Orang-orang Kristen evangelikal mendasarkan kehidupan mereka  pada Alkitab. Kita percaya bahwa Alkitab adalah Firman Tuhan dan oleh karena itu berotoritas atas kita dalam hal-hal iman dan prakteknya. Alkitab mengindikasikan  kebenaran-kebenaran besar mengenai siapakah Tuhan, bagaimana kita dapat berhubungan dengannya, bagaimana kita dapat memahami diri kita dan dunia. Singkatnya, Alkitab mengandung kata-kata kehidupan. Orang-orang percaya menggunakan Alkitab untuk memandu mereka dalam mencari tahu kehendak Tuhan, dari hal yang monumental hingga duniawi. Kita membaca Alkitab untuk mendapatkan pengharapan serta juga untuk  menggali kebenaran. Alkitab berdampak pada keyakinan-keyakinan, sikap-sikap, dan perilaku kita. Singkatnya, Alkitab adalah  pipa saluran menuju surga: tanpa Alkitab, kita  terhanyut, tak terlindungi  di tempat yang  tidak bersahabat.
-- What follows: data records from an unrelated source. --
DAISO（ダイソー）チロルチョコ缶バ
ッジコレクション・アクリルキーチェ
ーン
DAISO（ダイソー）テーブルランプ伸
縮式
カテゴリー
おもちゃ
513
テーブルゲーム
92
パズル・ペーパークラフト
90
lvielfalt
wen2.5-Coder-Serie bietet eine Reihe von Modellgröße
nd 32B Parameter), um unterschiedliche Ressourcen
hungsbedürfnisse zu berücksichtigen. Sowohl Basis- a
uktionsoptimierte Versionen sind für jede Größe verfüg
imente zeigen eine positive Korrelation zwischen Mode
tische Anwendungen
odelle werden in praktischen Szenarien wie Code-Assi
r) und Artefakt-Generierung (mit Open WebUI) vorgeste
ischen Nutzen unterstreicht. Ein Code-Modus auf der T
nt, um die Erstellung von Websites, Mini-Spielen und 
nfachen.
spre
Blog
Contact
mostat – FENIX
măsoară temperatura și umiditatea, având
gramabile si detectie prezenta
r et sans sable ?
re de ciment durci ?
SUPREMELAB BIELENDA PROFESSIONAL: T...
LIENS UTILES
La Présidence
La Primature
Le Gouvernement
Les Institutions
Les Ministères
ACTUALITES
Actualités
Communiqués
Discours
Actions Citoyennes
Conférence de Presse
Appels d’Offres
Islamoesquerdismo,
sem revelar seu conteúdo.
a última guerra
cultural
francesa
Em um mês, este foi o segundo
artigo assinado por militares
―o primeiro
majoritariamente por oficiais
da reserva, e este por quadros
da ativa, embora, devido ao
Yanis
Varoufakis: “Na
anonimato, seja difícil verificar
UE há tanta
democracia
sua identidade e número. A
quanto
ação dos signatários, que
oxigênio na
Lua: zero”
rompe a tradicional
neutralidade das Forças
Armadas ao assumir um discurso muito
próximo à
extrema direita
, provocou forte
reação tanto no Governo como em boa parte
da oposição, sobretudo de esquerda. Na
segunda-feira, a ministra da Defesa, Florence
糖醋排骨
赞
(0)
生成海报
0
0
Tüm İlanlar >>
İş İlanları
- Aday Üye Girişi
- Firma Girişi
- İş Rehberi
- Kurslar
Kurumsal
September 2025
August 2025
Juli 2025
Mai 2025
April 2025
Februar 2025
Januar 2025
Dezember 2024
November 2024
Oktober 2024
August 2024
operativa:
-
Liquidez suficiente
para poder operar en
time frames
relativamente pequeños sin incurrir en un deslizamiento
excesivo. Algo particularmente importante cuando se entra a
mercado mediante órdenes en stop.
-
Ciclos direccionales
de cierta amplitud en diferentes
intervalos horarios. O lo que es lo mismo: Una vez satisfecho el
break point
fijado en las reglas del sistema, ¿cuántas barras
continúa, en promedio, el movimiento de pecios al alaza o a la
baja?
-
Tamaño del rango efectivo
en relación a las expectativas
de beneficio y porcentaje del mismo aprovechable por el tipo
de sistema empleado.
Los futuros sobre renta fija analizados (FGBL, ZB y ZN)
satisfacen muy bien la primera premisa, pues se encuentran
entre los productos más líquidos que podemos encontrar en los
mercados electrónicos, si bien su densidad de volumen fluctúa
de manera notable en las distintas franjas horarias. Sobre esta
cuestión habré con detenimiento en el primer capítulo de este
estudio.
Alasan Satu :  Rendahnya Sikap Hormat
Satu fenomena yang membuat penasaran belakangan ini adalah bagaimana orang-orang Kristen telah menggunakan Alkitab. Ketimbang mengakui Alkitab merupakan sebuah buku yang terdiri dari 66 kitab, masing-masing ditulis untuk  orang yang spesifik karena alasan spesifik, kita cenderung memilin ayat-ayat keluar dari konteks mereka karena  kata-kata tersebut menyetujui apa yang telah kita percayai. Terkadang orang-orang percaya mengatakan hal-hal yang konyol seperti, “Tuhan telah memberikanku sebuah ayat hari ini.” Apa yang salah dengan itu? Dua  hal: Pertama, pendekatan semacam ini terhadap kitab suci tidak menghormati kepenulisan yang Ilahi pada Kitab Suci. Tuhan telah memberikan ayat itu setidaknya 1900 tahun lampau. Anda berangkali telah menemukannya pada hari ini, tetapi ayat ini telah lama ada disitu sejak awalnya.  Mengatakan bahwa Tuhan telah memberikan  sebuah ayat pada hari ini sungguh merupakan sebuah  pernyataan yang bersifat eksistensial (pengalaman menerima ayat yang sungguh-sungguh nyata dialami secara pribadi-red), seolah Alkitab tidak pernah  memberikan  kehidupan sampai kita membacanya dalam sebuah cara tertentu.  Tetapi  wahyu telah berakhir. Semua wahyu telah ada didalam Alkitab.  Sikap  berbicara  semacam ini  hampir terdengar seolah-olah pewahyuan masih berlangsung. Tetapi karya Roh Kudus saat ini jelas-jelas tidak pada level kognitif: Roh Kudus tidak  memberikan pewahyuan baru kepada kita. Karya Roh Kudus dalam kaitannya dengan Alkitab  terutama dalam aspek  peyakinan: dia membantu kita untuk memiliki pengertian yang sebenarnya, ketika  dipahami secara tepat. Kedua, pendekatan ini (seperti pendekatan “ Tuhan telah memberikan kepadaku sebuah ayat hari ini”) terhadap kitab suci tidak menghargai kepenulisan manusia atas Alkitab.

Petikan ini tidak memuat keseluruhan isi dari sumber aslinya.